Exact estimation of patient and target position is a crucial issue in modern fractionated radiation therapy since accurate dose delivery over the entire period of treatment is mandatory for therapeutic success. The current interest in image-guided radiation therapy (IGRT) has been stimulated by the advent of novel radiation therapy facilities with integrated kilovoltage (kV)-imaging units1,2 and the broad availability of semiconductor electronic image detectors.3-5 In the context of daily patient position verification, 2D/3D registration6-8 was always considered as the technology of choice since its introduction to medical imaging. Here, a 2D projection image (usually an x ray) is iteratively compared to a perspective volume rendering derived from volumetric 3D imaging. In the case of patient positioning in radiation therapy, typically megavoltage (MV) electronic portal images (EPIs) or, more recently, a kV x ray and digitally rendered radiographs (DRRs) derived from computed tomography (CT) volume data are used. Additional information from other imaging sources can also be integrated in such a volume.9 The latest generation of linear accelerators (LINACs) provides x-ray imaging equipment mounted together with the treatment system for intrafractional planar x-ray and cone beam CT imaging.1
As far as 2D/3D registration in general is concerned, the main issues remain algorithm robustness and execution speed of the iterative registration process. A number of possible merit functions, rendering algorithms for the generation of DRRs and optimization strategies were proposed.

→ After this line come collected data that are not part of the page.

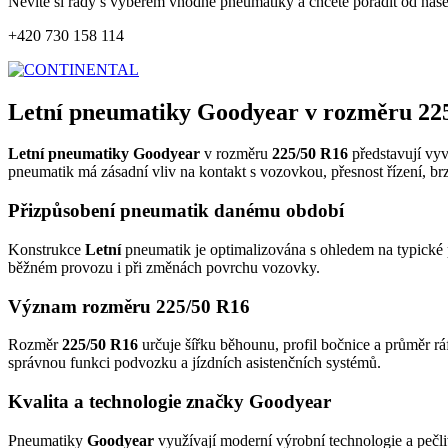
Nevíte si rady s výběrem vhodné pneumatiky a chcete poradit od naš
+420 730 158 114
Letní pneumatiky Goodyear v rozměru 22
Letní pneumatiky Goodyear
v rozměru
225/50 R16
představují vyv
pneumatik má zásadní vliv na kontakt s vozovkou, přesnost řízení, br
Přizpůsobení pneumatik danému období
Konstrukce
Letní
pneumatik je optimalizována s ohledem na typické p
běžném provozu i při změnách povrchu vozovky.
Význam rozměru 225/50 R16
Rozměr
225/50 R16
určuje šířku běhounu, profil bočnice a průměr rá
správnou funkci podvozku a jízdních asistenčních systémů.
Kvalita a technologie značky Goodyear
Pneumatiky
Goodyear
využívají moderní výrobní technologie a pečli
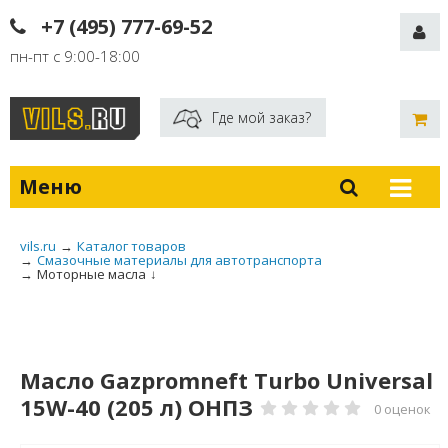
+7 (495) 777-69-52
пн-пт с 9:00-18:00
Где мой заказ?
Меню
vils.ru
→
Каталог товаров
→
Смазочные материалы для автотранспорта
→
Моторные масла
↓
Масло Gazpromneft Turbo Universal
15W-40 (205 л) ОНПЗ
0 оценок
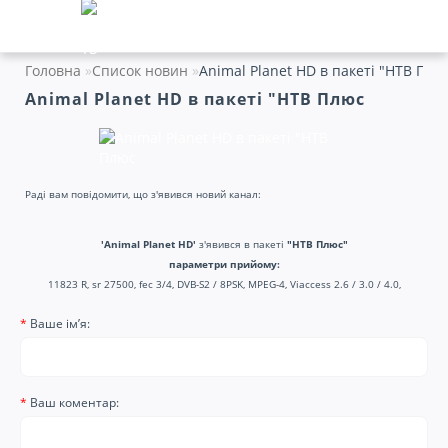
Головна
Список новин
Animal Planet HD в пакеті "НТВ Плю
Animal Planet HD в пакеті "НТВ Плюс
Раді вам повідомити, що з'явився новий канал:
'Animal Planet HD'
з'явився в пакеті
"НТВ Плюс"
параметри прийому:
11823 R, sr 27500, fec 3/4, DVB-S2 / 8PSK, MPEG-4, Viaccess 2.6 / 3.0 / 4.0,
Ваше ім’я:
Ваш коментар:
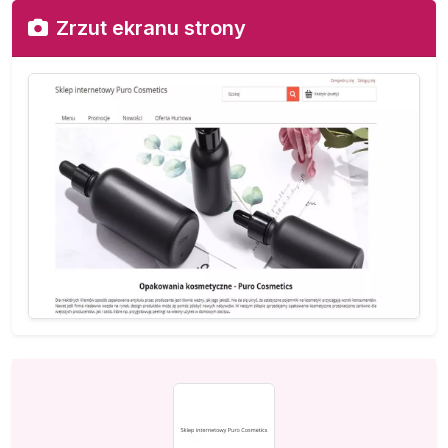
Zrzut ekranu strony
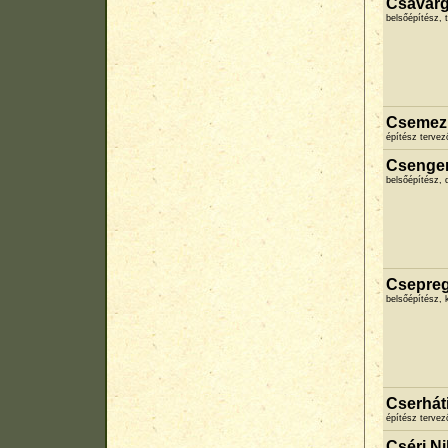
Csavar
belsőépítész, 
Csemez 
építész terve
Csenger
belsőépítész, 
Csepreg
belsőépítész,
Cserhát
építész terve
Cséri Ni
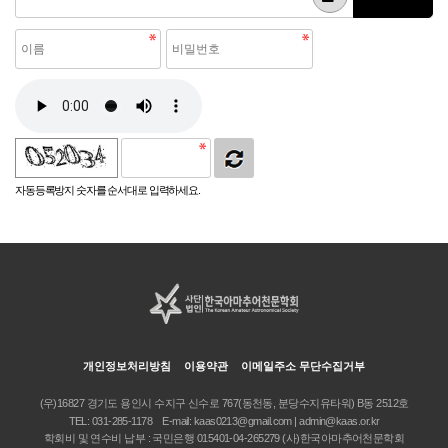
자동등록방지 숫자를 순서대로 입력하세요.
개인정보처리방침
이용약관
이메일주소 무단수집거부
(우)16827 경기도 용인시 수지구 신수로 767(동천동, 분당수지유타워) B동 2512호
TEL:
031-285-1178
E-mail:
kaas0213@gmail.com | admin@kaas.or.kr
학회비 및 연수비 납부 : 국민은행 015401-04-265279 (사)한국아마추어천문학회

These include the following.
The properties of merit functions need further discussion since this article deals with a novel type of similarity measure that has advantageous properties for the 2D/3D registration of images with substantial intensity discrepancies. In general, one can categorize merit functions as follows:
Usually, in 2D/3D registration, intramodal images are registered, although efforts to register magnetic resonance (MR) volume images and DRRs exist28 or are subject to research for slice-to-volume registration.16,17,29,30 With regard to the daily verification of patient position in IGRT, we are dealing with a quasi-intramodal matching problem; image intensity and histogram content are highly disparate due to the different energies and detector characteristics used for CT kV imaging from either the LINAC-integrated cone beam CT or a diagnostic CT image from another machine; both may provide the volume data for iterative DRR rendering in the 2D/3D registration process. The x-ray imaging from the LINAC-integrated imager in the treatment room provides the reference image. However, the physical process—the attenuation of ionizing radiation by tissue—is the same in both cases.
The robustness of the 2D/3D registration process is governed by the global shape of the merit function. A wide convergence radius (sometimes also referred to as “capture range” in literature) with a smooth concave shape is desirable for optimum convergence even in the presence of large initial misregistrations. Too many local or false global minima increase the risk of registration failure, whereas sharp, spike-shaped merit functions may give accurate results in the case of convergence but require the use of time-intensive global optimization algorithms.17
In a recent study on slice-to-volume registration of FluoroCT and CT imaging,17 we found CC to be an excellent merit function for 2D/3D matching if an exact linear relationship exists between pixels in the images under comparison. This was also confirmed by other recent studies10,16 but careful radiometric calibration of image histograms when rendering the DRR is necessary to achieve good results.10 The reason for this constraint of strict linearity is clear from the very definition of CC and is further addressed in Sec. II. MI, on the other hand, appears suitable for the problem of 2D/3D matching of imaging data obtained at different energies but was of questionable stability due to the sparse histogram population resulting in false global minima at the boundaries of the optimization range.7,17 In this article, we introduce stochastic rank correlation (SRC), a novel merit function for 2D/3D registration of images which exhibit a continuous monotonic relationship between pixel intensities. In particular, we have tested SRC on a reference dataset of a cadaver spine.27
The CC-merit function is, in fact, the Pearson product moment correlation coefficient that measures the level of linear dependence between two variables measured on the same subject. It is defined as
where Iij denotes the pixel grayscale values of the base image and the match image, respectively. is the average grayscale pixel value of the image. It is a well-known fact from basic statistics that the product moment correlation coefficient determines an exact linear relationship between the grayscale pixel values in IBase and IMatch. Another property of is evident from Eq. (1). Variances are derived as deviations from the average value , which is a measure prone to error if outliers are present. In the case of medical image registration, high intensity artifacts jeopardize registration success. Careful radiometric calibration, for instance, by means of histogram equalization, can somewhat compensate for this problem.10
For variables measured on an ordinal level, statistics provides Spearman’s rank correlation (RC) coefficient, a measure for assessing arbitrary monotonic functions. It does not require a linear relationship, and the variables need not be measured on a metric scale. For the purpose of medical image registration, a merit function based on RC can be defined as follows:
Note that is defined in such a manner that totally uncorrelated images would deliver a maximum value, and perfectly correlated images give a minimum so that a convex optimization problem is given. For obtaining a concave minimization problem, one may define
The advantages of using RC rather than CC are evident.
The disadvantage of RC is also obvious. The processes of raw score matrix sorting and comparison of ranks is of considerable complexity and requires a large amount of computing time.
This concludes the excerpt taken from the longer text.